Even though SDMI threatens to restrict fair use of music released by bands or companies that choose it, SDMI technology is not a record industry tool for re-cartelizing music just as CDs and MP3s are making a good start on de-cartelizing it. SDMI devices will be required to accept and play non-SDMI music recorded in your home studio. "SDMI is not going to tell people 'thou shalt use watermarking.' There's no obligation for people to use it," Mr. Chiariglione says. "The garage band music that has no watermark will be interpreted as legacy content and will be played without restriction by an SDMI-compliant device."

Music customers are going to hold you to that, by the way.

So, will independent musicians decide to use SDMI? At my home office, I now have the distinct pleasure of listening to Rahman Khan <rahman@megaohm.com> improvising on the electric guitar. He's playing his Fender Stratocaster through my Linux box while I write this.

Rahman and I have been messing around with some of the Linux audio tools reviewed in Linux Music and Sound. Fun stuff. There's far more information in this book than I could review in even a year of annoying the neighbors with my sound card and bass. Common Lisp Music? Broadcast 2000? It's tweakable open-source everything, wow. Cheap but decent PC audio, capacious hard disks and software for using them are the most disruptive music technology since Leo Fender picked up a soldering iron. Inexpensive home studios, the "desktop publishing of music", mean that a professional-quality album is a possibility for almost anyone who is willing to put in the practice time. Sure, a lot of what we're hearing now is the audio equivalent of a 1980s Mac user's font frenzy, but give it time.

Rahman is in the process of starting a small record company with a policy of aggressively releasing music on the Internet to win fans. He doesn't want anyone copying his music, or his bands' music, for profit, but he wants to get the music out there by releasing some songs from each album into file-sharing services such as Napster. "We weren't out to break any records," he says about his goals in starting the company. No shareholder expectations to meet, no big money, just a decent living for the bands.

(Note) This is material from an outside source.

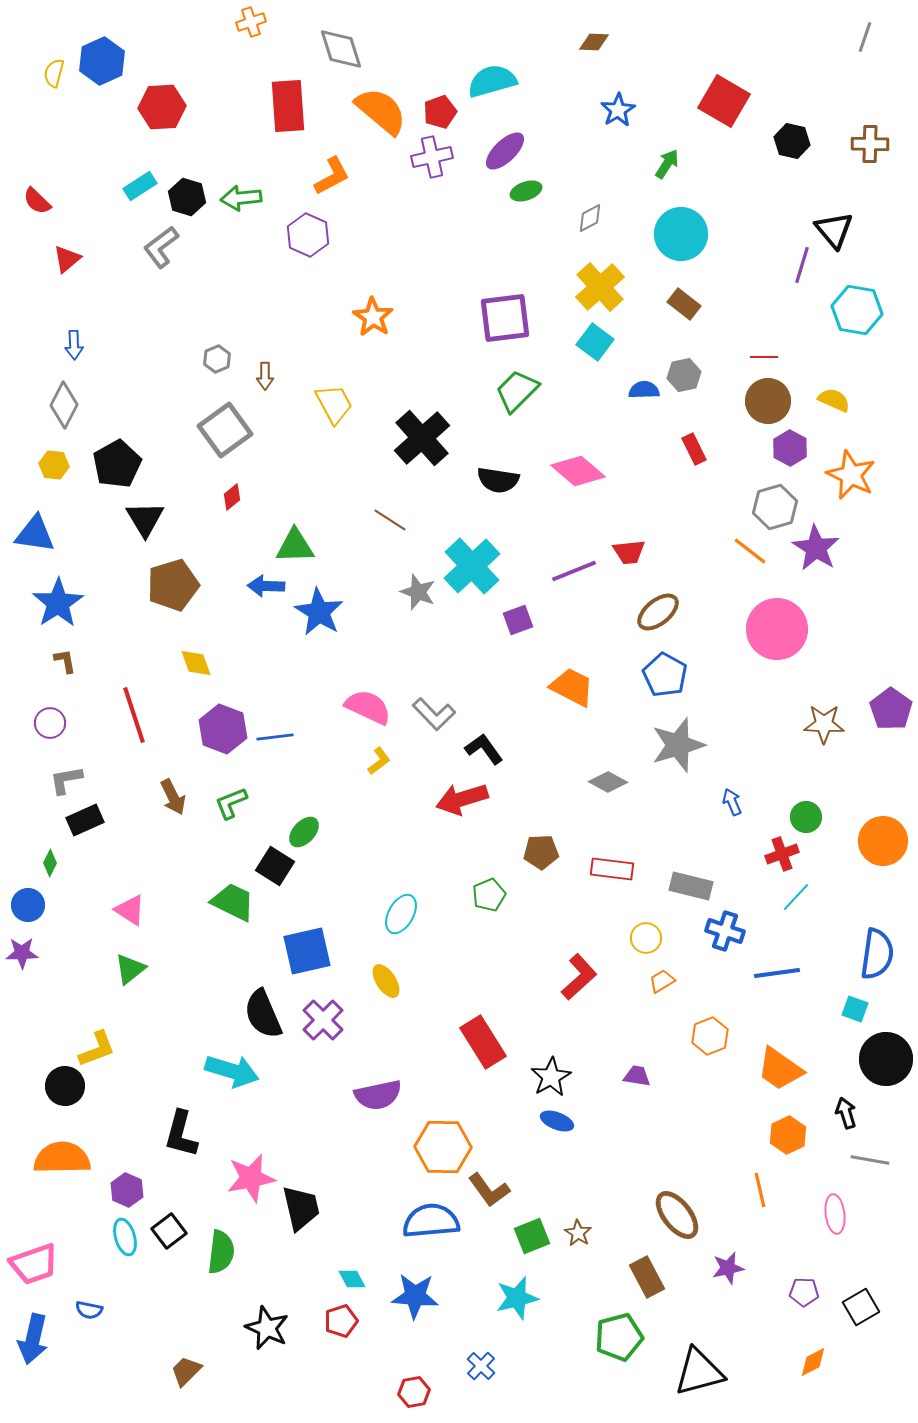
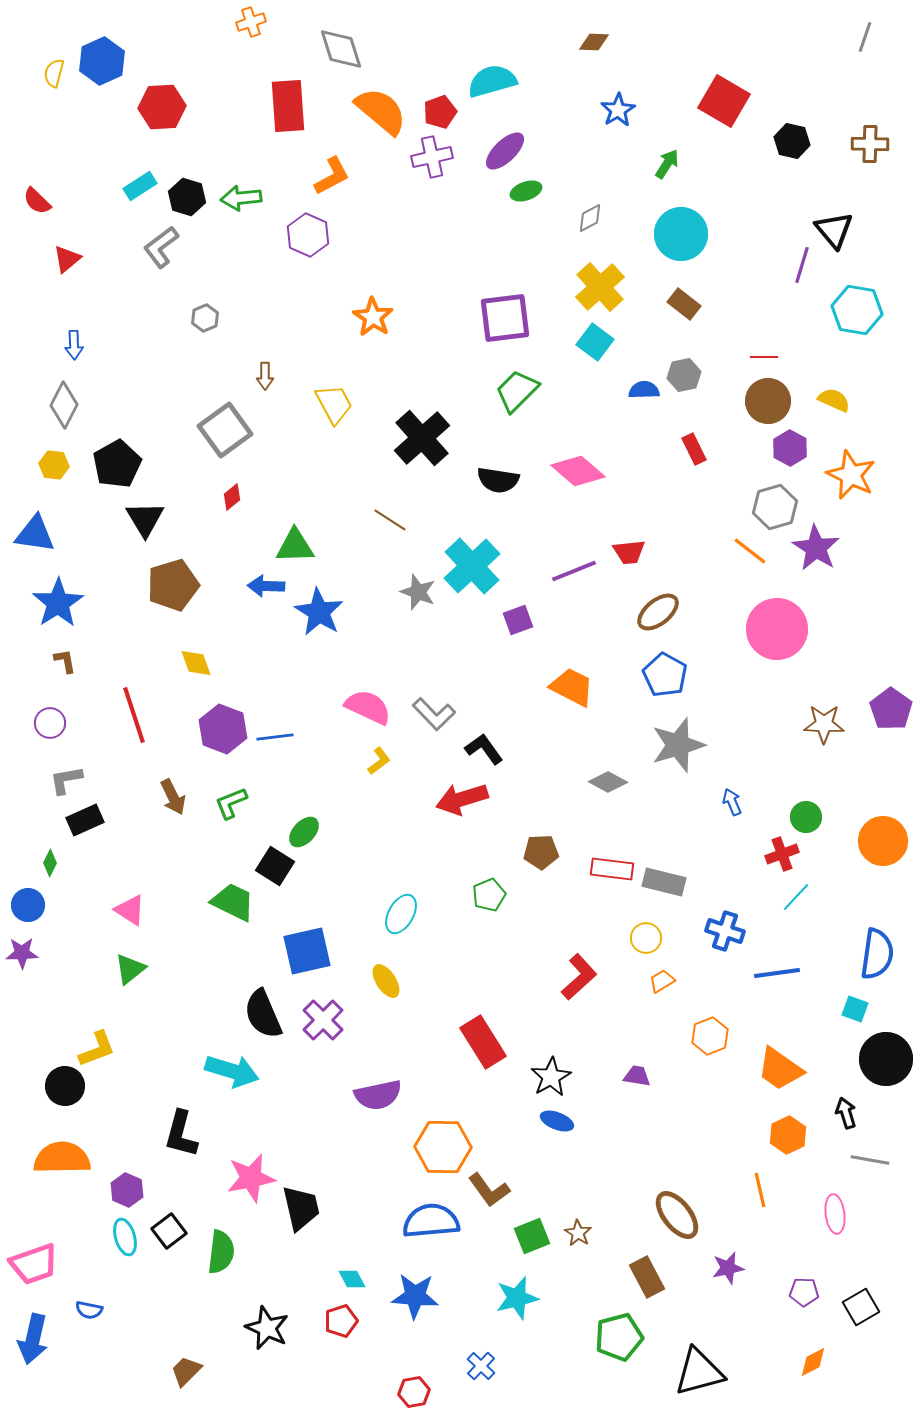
gray hexagon at (217, 359): moved 12 px left, 41 px up
gray rectangle at (691, 886): moved 27 px left, 4 px up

And, he adds, "Any musician who says that they would rather have fewer people listen to their music so they can make more money needs to be in marketing, not in music."

To ensure that bands will make a living from record or CD sales (and he does believe that fans want a tangible recording, not just a download), Rahman says he'd like to "keep it on the honor system" and use all those file-sharing music fans as a cheap way to distribute sample music, but not certain tracks. "We'll publish a list of songs that we want out there, and we ask that our fans put them on the Internet," he says. Rahman also plans a common-sense copying policy in place of predefined technological restrictions. "When you walk up to a museum and it says 'Donation $2,' most people don't skip right past it," he says. Instead of using SDMI to treat all fans as guilty until proven innocent, he'll just take action against the few people who try to break the system by illegally posting everything. Much simpler than SDMI and he can start today. "I know there's a lot of politics involved in music, but come on," he says.

On the other hand, there are probably musicians reading up on SDMI right now and planning to start using it to make a living without accepting a record contract. This struggle won't be settled in the streets or in the courts, but in the home studios. Yes, someone will hack SDMI and post code publicly, and yes, someone else will defend the hack in court. But if you want to join a legal battle against the DMCA, well, you know where to find the DVD cases. News flash: it's been done. The unplowed acres of prime noosphere bottomland are the challenges of creating a fair system for supporting more good music. Mr. Chiariglione has shown musicians his plan, so we should offer them better options. (The Street Performer Protocol is attractive, for example.) The real heroes of the fight against SDMI will be the hackers who set an example for how to build the record industry's successor on mutual respect, by making and distributing SDMI-free music.